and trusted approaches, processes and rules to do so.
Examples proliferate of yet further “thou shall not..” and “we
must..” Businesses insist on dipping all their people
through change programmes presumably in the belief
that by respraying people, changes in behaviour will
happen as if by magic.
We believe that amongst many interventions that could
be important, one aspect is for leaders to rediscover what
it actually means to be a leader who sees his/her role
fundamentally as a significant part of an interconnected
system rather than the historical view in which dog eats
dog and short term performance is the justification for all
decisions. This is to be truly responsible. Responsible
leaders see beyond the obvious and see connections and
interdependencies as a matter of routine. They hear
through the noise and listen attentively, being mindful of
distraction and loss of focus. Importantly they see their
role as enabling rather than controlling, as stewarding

....

▶ _WORK ITEM_: Beginning with the line that contains "all their people", repeat every line through the end of the records and nothing more.

▶ _RESULT BELOW_:
must..” Businesses insist on dipping all their people
through change programmes presumably in the belief
that by respraying people, changes in behaviour will
happen as if by magic.
We believe that amongst many interventions that could
be important, one aspect is for leaders to rediscover what
it actually means to be a leader who sees his/her role
fundamentally as a significant part of an interconnected
system rather than the historical view in which dog eats
dog and short term performance is the justification for all
decisions. This is to be truly responsible. Responsible
leaders see beyond the obvious and see connections and
interdependencies as a matter of routine. They hear
through the noise and listen attentively, being mindful of
distraction and loss of focus. Importantly they see their
role as enabling rather than controlling, as stewarding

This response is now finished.